According to Wikipedia, for SHA1, the best known brute force attack would take 2^51 evlautions to find a plain text that matches.
If you need actual encryption where you can reverse the process, you should take a look at AES256.
See:
http://en.wikipedia.org/wiki/Cryptographic_hash_function
For a general discussion on this.
Like Andrew said SHA1 is an hash algorithm and cannot be used for encryption (since you cannot get back the original value). The digest it produce can be used to validate the integrity of the data.
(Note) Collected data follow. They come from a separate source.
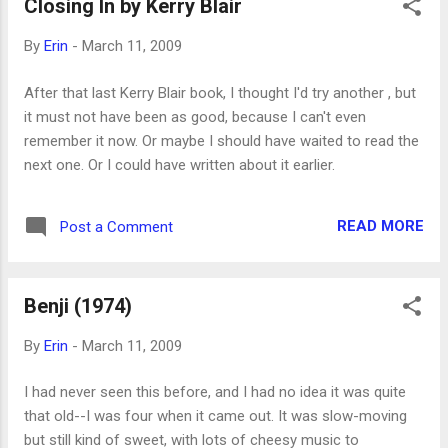
Closing In by Kerry Blair
useful way for talking to kids about sex and its
consequences.
By
Erin
-
March 11, 2009
After that last Kerry Blair book, I thought I'd try another , but
it must not have been as good, because I can't even
remember it now. Or maybe I should have waited to read the
next one. Or I could have written about it earlier.
READ MORE
Post a Comment
Benji (1974)
By
Erin
-
March 11, 2009
I had never seen this before, and I had no idea it was quite
that old--I was four when it came out. It was slow-moving
but still kind of sweet, with lots of cheesy music to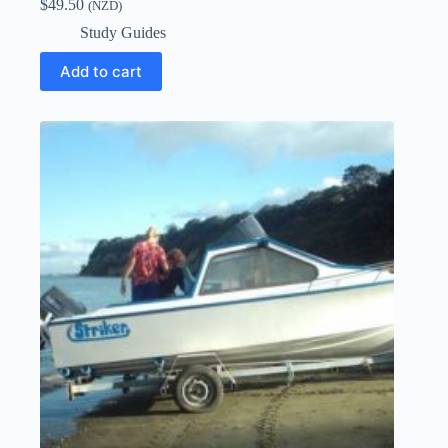
$
49.50
(NZD)
Study Guides
Add to cart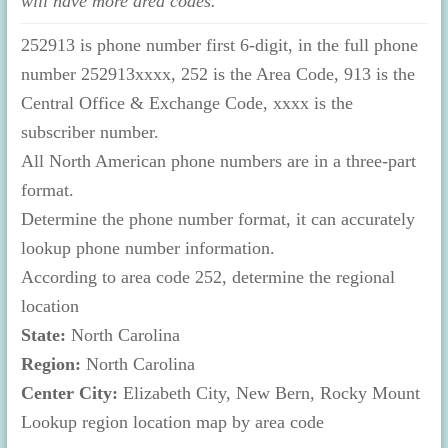
will have more area codes.
252913 is phone number first 6-digit, in the full phone
number 252913xxxx, 252 is the Area Code, 913 is the
Central Office & Exchange Code, xxxx is the
subscriber number.
All North American phone numbers are in a three-part
format.
Determine the phone number format, it can accurately
lookup phone number information.
According to area code 252, determine the regional
location
State:
North Carolina
Region:
North Carolina
Center City:
Elizabeth City, New Bern, Rocky Mount
Lookup region location map by area code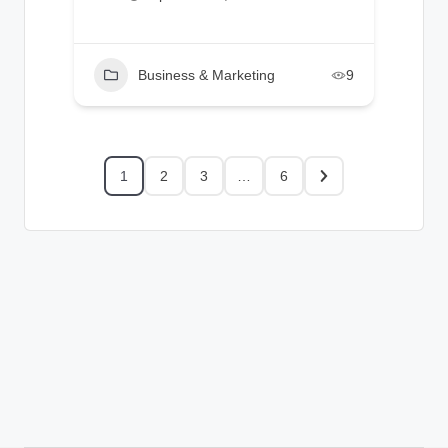
Business & Marketing
9
1
2
3
…
6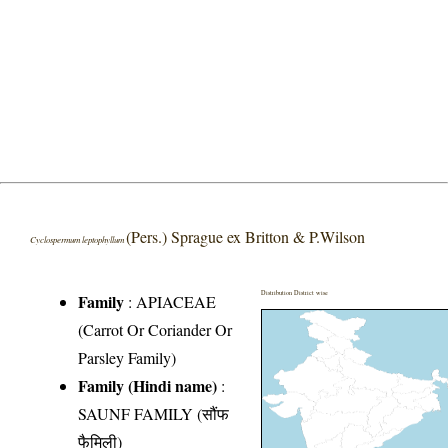
(Pers.) Sprague ex Britton & P.Wilson
Cyclospermum leptophyllum
Distribution District wise
Family
:
APIACEAE
(Carrot Or Coriander Or
Parsley Family)
Family (Hindi name)
:
SAUNF FAMILY (सौंफ
फैमिली)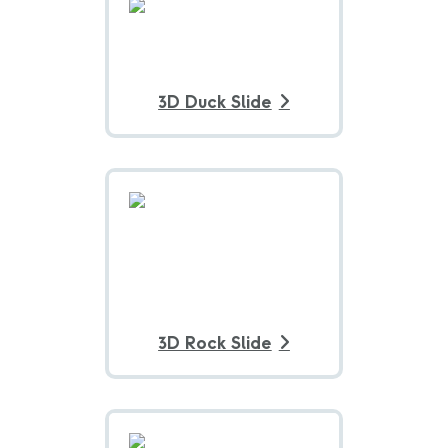
3D Duck Slide
3D Rock Slide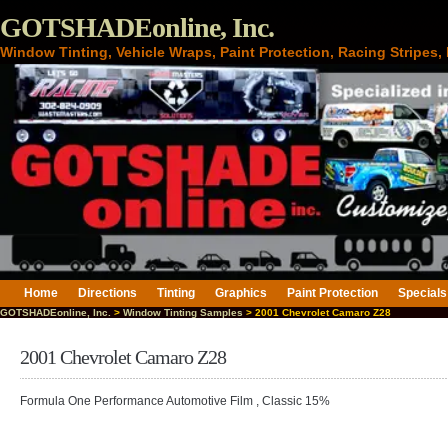
GOTSHADEonline, Inc.
Window Tinting, Vehicle Wraps, Paint Protection, Racing Stripes
Home
Directions
Tinting
Graphics
Paint Protection
Specials
GOTSHADEonline, Inc.
>
Window Tinting Samples
> 2001 Chevrolet Camaro Z28
2001 Chevrolet Camaro Z28
Formula One Performance Automotive Film , Classic 15%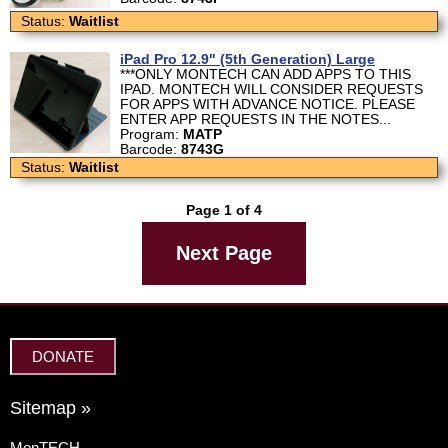
Status:
Waitlist
iPad Pro 12.9" (5th Generation) Large
***ONLY MONTECH CAN ADD APPS TO THIS
IPAD. MONTECH WILL CONSIDER REQUESTS
FOR APPS WITH ADVANCE NOTICE. PLEASE
ENTER APP REQUESTS IN THE NOTES...
Program:
MATP
Barcode:
8743G
Status:
Waitlist
Page 1 of 4
Next Page
DONATE
Sitemap »
MonTECH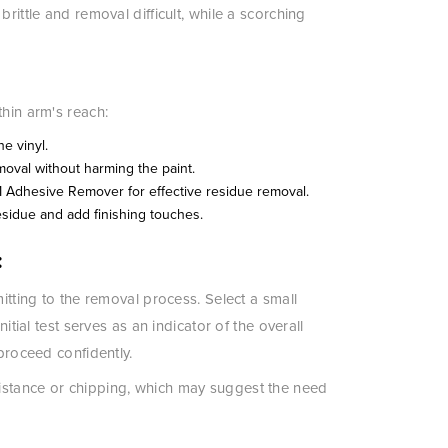
rittle and removal difficult, while a scorching
thin arm's reach:
he vinyl.
moval without harming the paint.
M Adhesive Remover for effective residue removal.
idue and add finishing touches.
:
mitting to the removal process. Select a small
itial test serves as an indicator of the overall
 proceed confidently.
istance or chipping, which may suggest the need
An HMAC is a construct above an hash algorithm that accept a key. However it's not for meant for encryption (again it can't be decrypted) but it allows you to sign the data, i.e. with the same key you'll be able to ensure the data was not tampered with during it's transfer.
Foe encryption you should look at using AES or, if applicable to your application, HTTPS (which will deal with more issues than you want to know about ;-)
SHA-1 , MD-5 are all one way Hashing algorithms.
They just generate a lengthy string. Each and every string when subjected to these functions will yield you a lengthy string which cannot be retained back.
They are far from encryptions.
If you are looking for encryption algorithms , go for AES (Advanced Encryption Standard) , DES (Data Encryption Standard) Algorithms.
As I say, this is a hash, so not an encryption/decryption problem. If you want to implement a straightforward encryption algorithm, I would recommend looking into XOR encryption. If the key is long enough (longer than the message) and your key sharing policy is suitably secure, this is a one time pad; otherwise, it can potentially be broken using statistical analysis.